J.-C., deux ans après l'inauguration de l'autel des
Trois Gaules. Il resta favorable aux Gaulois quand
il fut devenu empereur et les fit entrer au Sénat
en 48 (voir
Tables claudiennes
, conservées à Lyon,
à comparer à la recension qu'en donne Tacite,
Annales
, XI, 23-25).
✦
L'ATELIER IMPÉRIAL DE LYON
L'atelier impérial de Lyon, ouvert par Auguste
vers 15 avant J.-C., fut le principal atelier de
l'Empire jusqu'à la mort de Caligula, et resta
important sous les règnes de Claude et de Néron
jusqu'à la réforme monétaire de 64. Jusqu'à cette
----
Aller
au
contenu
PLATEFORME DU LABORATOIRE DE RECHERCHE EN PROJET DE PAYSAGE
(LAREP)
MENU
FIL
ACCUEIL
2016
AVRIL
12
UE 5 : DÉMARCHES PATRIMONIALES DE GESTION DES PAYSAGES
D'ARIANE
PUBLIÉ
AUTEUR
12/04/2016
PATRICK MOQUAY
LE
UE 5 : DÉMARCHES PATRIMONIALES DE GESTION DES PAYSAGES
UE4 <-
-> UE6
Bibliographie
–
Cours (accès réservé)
----
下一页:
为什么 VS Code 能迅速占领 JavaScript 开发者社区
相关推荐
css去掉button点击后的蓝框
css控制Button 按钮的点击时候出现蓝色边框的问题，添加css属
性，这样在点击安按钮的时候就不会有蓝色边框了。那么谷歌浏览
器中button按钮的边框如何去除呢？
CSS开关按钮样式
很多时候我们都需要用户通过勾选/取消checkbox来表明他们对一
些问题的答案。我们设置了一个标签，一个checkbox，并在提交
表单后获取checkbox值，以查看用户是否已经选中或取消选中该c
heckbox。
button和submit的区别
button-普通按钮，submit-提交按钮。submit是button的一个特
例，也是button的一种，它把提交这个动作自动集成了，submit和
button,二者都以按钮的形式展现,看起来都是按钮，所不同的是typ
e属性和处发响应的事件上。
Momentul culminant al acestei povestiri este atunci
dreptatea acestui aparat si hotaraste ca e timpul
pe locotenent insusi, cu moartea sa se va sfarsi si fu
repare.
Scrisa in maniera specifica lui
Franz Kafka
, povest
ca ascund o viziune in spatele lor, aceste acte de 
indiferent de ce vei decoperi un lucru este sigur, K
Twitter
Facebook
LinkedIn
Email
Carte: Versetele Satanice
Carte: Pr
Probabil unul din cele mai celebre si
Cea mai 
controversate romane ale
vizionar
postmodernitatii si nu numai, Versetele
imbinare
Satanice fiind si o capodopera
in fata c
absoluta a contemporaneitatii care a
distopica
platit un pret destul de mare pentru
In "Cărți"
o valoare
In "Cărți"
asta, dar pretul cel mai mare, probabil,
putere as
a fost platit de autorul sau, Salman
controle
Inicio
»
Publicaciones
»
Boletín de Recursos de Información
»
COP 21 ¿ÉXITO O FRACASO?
----
PROBLEM DETAILS: Here the output must be the lines above from the line with "a fost platit de autorul sau, Salman" to the line with "COP 21 ¿ÉXITO O FRACASO?", both included, duplicated word for word and nothing else.

YOUR RESPONSE:
a fost platit de autorul sau, Salman
controle
Inicio
»
Publicaciones
»
Boletín de Recursos de Información
»
COP 21 ¿ÉXITO O FRACASO?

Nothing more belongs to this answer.